Semi-Supervised learning is often applied in scenarios where such large amounts of labeled data are required that creating a corpus of labeled data of the appropriate size is often not feasible. Machine translation and speech recognition are prime examples. When translating from one language to another or recognizing the human voice, the model has to deal with the enormous complexity and variability in human language. In addition to the semantics and syntax of the core language, people use their own dialects, abbreviations, and informal ways of communicating. Often, there doesn’t even exist training data for a certain regional dialect. To tackle this problem, you can train a model on a few thousand or hundreds of thousands of labeled training examples such as sentence pairs. The patterns detected while learning the labeled representations can then be used to transfer knowledge to unlabelled data. For example, you might share sentence-level representations and lexical patterns detected in the training examples to make sense of input in dialects.
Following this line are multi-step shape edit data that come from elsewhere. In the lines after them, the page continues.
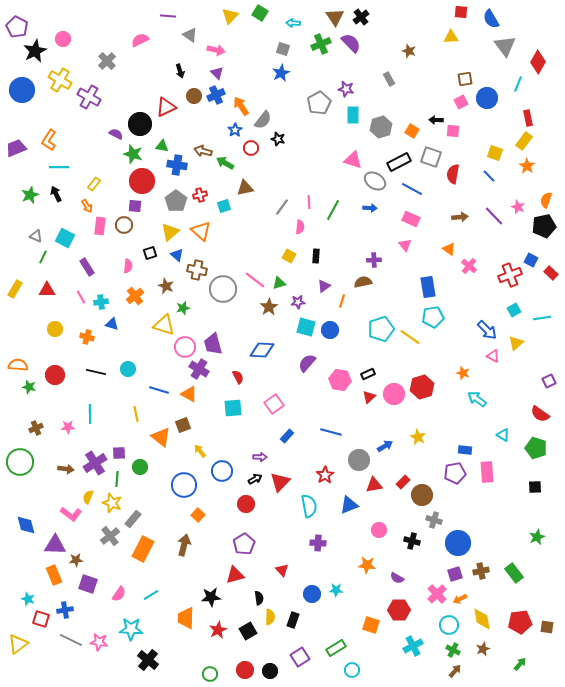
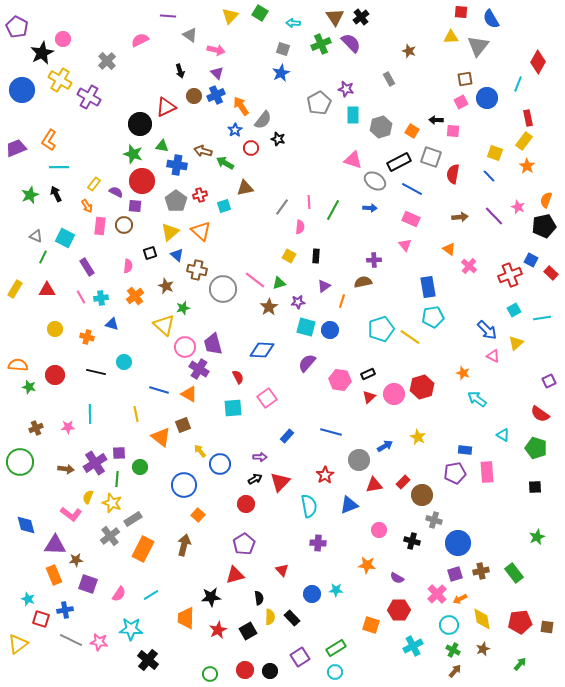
gray triangle at (505, 46): moved 27 px left; rotated 15 degrees clockwise
black star at (35, 51): moved 7 px right, 2 px down
purple semicircle at (116, 134): moved 58 px down
cyan cross at (101, 302): moved 4 px up
yellow triangle at (164, 325): rotated 25 degrees clockwise
cyan circle at (128, 369): moved 4 px left, 7 px up
pink square at (274, 404): moved 7 px left, 6 px up
blue circle at (222, 471): moved 2 px left, 7 px up
gray rectangle at (133, 519): rotated 18 degrees clockwise
black rectangle at (293, 620): moved 1 px left, 2 px up; rotated 63 degrees counterclockwise
cyan circle at (352, 670): moved 17 px left, 2 px down
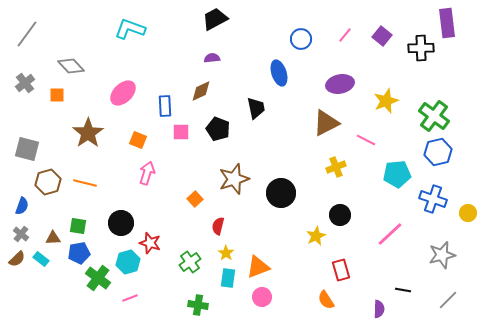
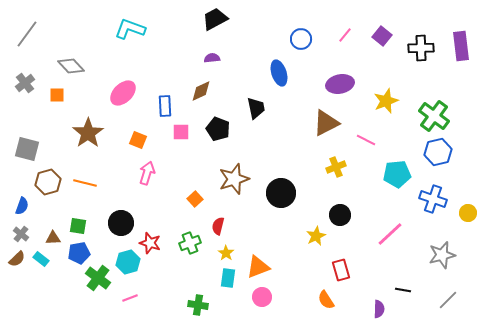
purple rectangle at (447, 23): moved 14 px right, 23 px down
green cross at (190, 262): moved 19 px up; rotated 15 degrees clockwise
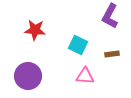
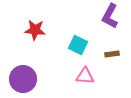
purple circle: moved 5 px left, 3 px down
Reinforcement Learning is at the heart of modern robotics and currently represents the paradigm most closely associated with truly thinking machines and artificial general intelligence. The basic idea is to get a machine to independently learn to perform actions in a given situation by rewarding and penalizing it based on the chosen behavior. The agent’s goal is to maximize the reward defined by a function. Rather than being trained directly on given data, the agent attempts to optimize the reward function based on a process of trial and error. When interacting with its environment, the agent progresses through a series of states that are each associated with choices and rewards. Rewards a cumulative, and so the agent learns to treat all states as connected. This way, you can get a robot to do a series of complex movements such as locating an item, picking it up, and carrying it to a certain location.
An AI agent can also apply reinforcement learning to learn a complex series of optimal moves in a board game. Alpha Go, the AI system that beat the reigning human champion at the game of Go in 2017, is based on reinforcement learning. The superhuman performance was achieved by letting the algorithm play millions of games against itself. During the training process, the agent alternates between exploration phases, where it tries new moves, and exploitation phases, where it actually makes the moves it has determined to be ideal in the exploration phase.
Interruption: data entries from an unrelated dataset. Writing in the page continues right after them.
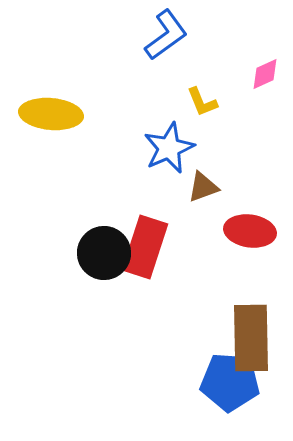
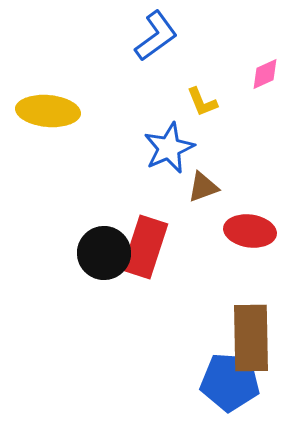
blue L-shape: moved 10 px left, 1 px down
yellow ellipse: moved 3 px left, 3 px up
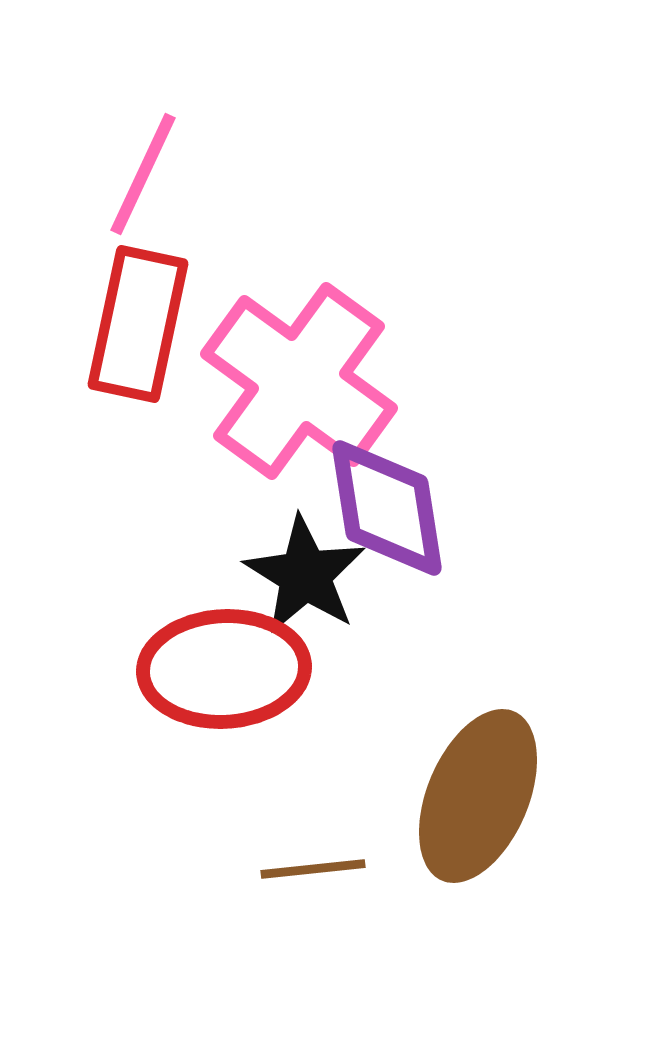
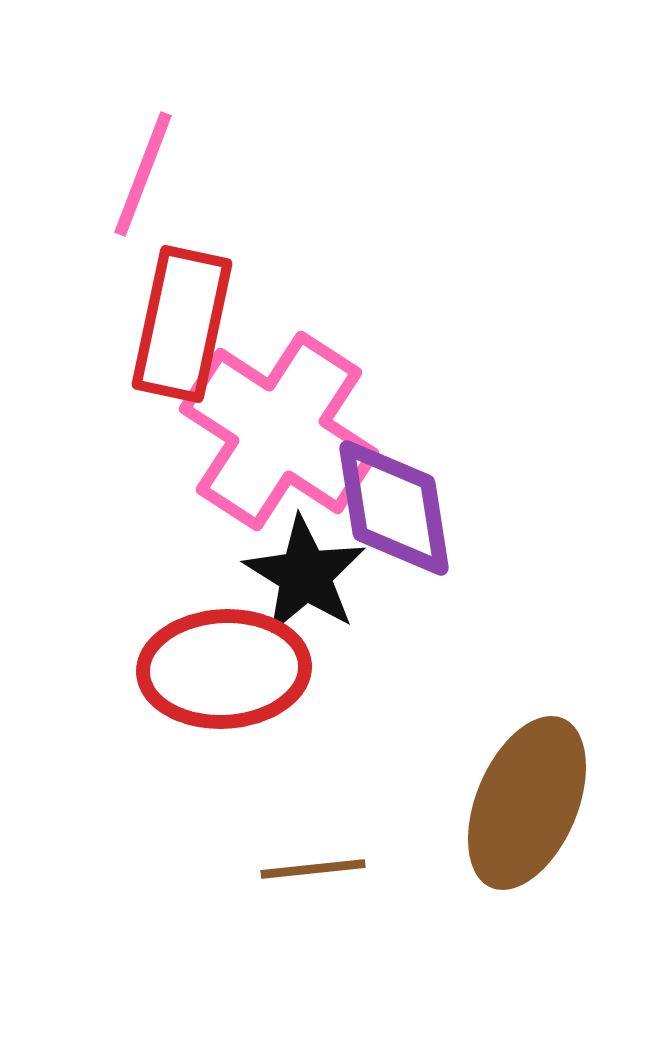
pink line: rotated 4 degrees counterclockwise
red rectangle: moved 44 px right
pink cross: moved 20 px left, 50 px down; rotated 3 degrees counterclockwise
purple diamond: moved 7 px right
brown ellipse: moved 49 px right, 7 px down
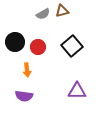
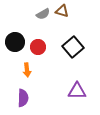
brown triangle: rotated 32 degrees clockwise
black square: moved 1 px right, 1 px down
purple semicircle: moved 1 px left, 2 px down; rotated 96 degrees counterclockwise
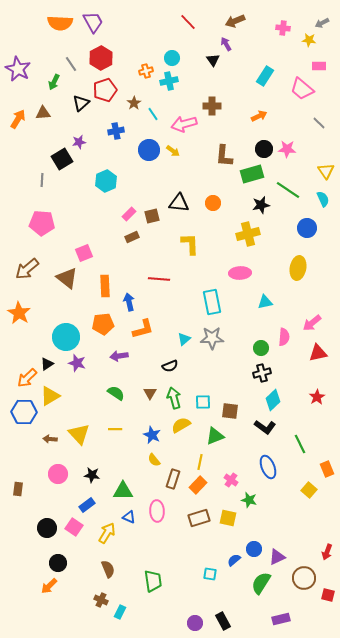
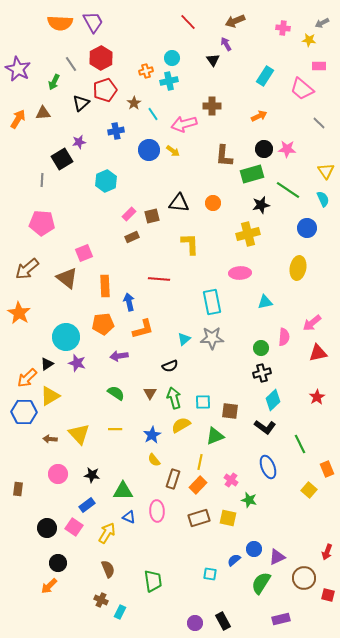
blue star at (152, 435): rotated 18 degrees clockwise
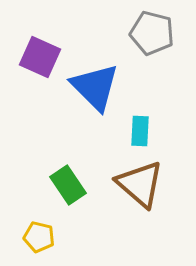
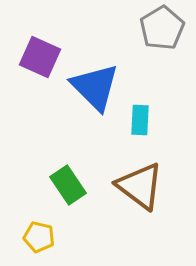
gray pentagon: moved 10 px right, 5 px up; rotated 27 degrees clockwise
cyan rectangle: moved 11 px up
brown triangle: moved 2 px down; rotated 4 degrees counterclockwise
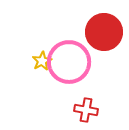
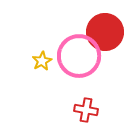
red circle: moved 1 px right
pink circle: moved 10 px right, 6 px up
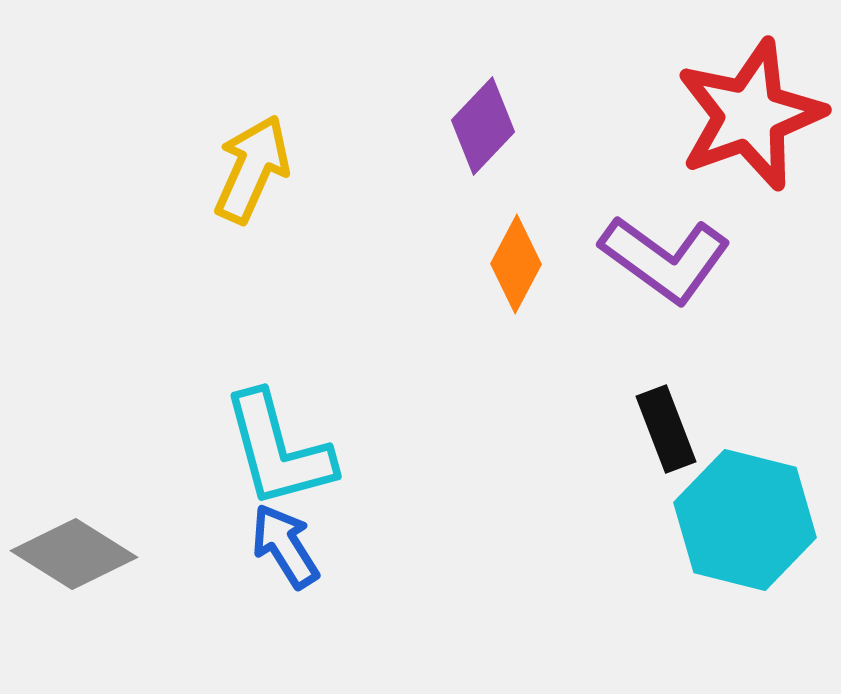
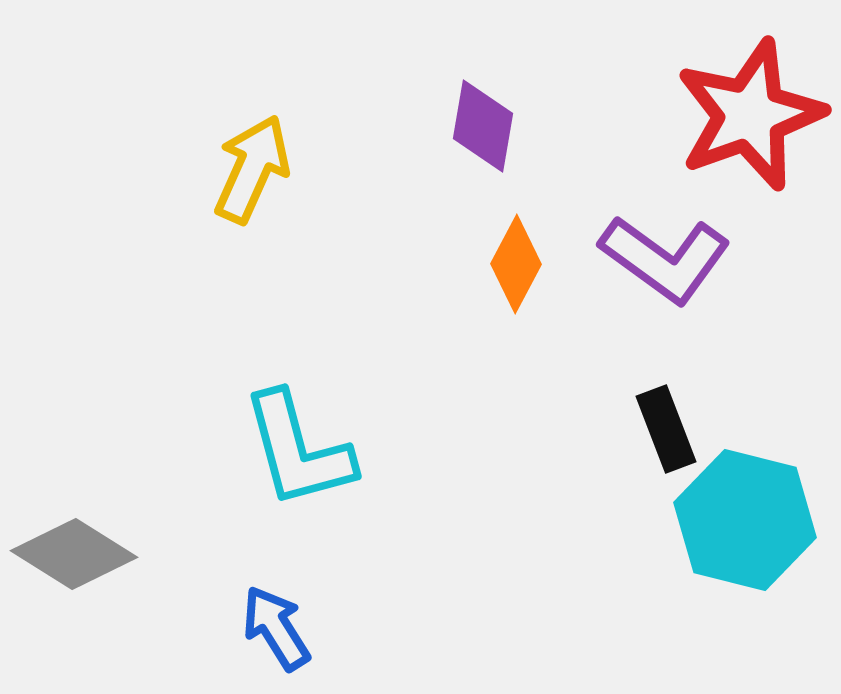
purple diamond: rotated 34 degrees counterclockwise
cyan L-shape: moved 20 px right
blue arrow: moved 9 px left, 82 px down
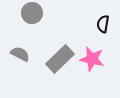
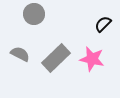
gray circle: moved 2 px right, 1 px down
black semicircle: rotated 36 degrees clockwise
gray rectangle: moved 4 px left, 1 px up
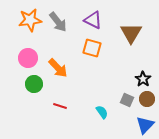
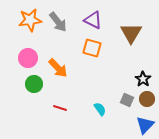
red line: moved 2 px down
cyan semicircle: moved 2 px left, 3 px up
That way, Alpha Go learned to optimize series of movements over longer and longer sequences of moves. Ultimately, whenever its opponent made a move, Alpha Go was able to immediately map out the next several moves and all their associated cumulative probabilities of leading to victory.
The biggest challenge associated with reinforcement learning for real-world scenarios such as robotics is usually the design and creation of the environment in which the agent learns to make the optimal decisions.
Machine learning is a broad field that comprises several subtypes. For training, we distinguish between supervised learning, unsupervised learning, and reinforcement learning. In supervised learning, we train a model to map from a given input to a known output to get the model to produce the expected target output on data previously unseen by the model. In unsupervised learning, the model attempts to find patterns in the data without an expected target value. In reinforcement learning, an agent learns to make a series of decisions independently by optimizing a reward function.
Some models cannot be neatly categorized into one of the three categories. As a result, additional categories such as self-supervised learning and semi-supervised learning have emerged.
When it comes to inference, we generally distinguish between regression models, which produce a continuous numerical output, and classification models that sort samples into several groups.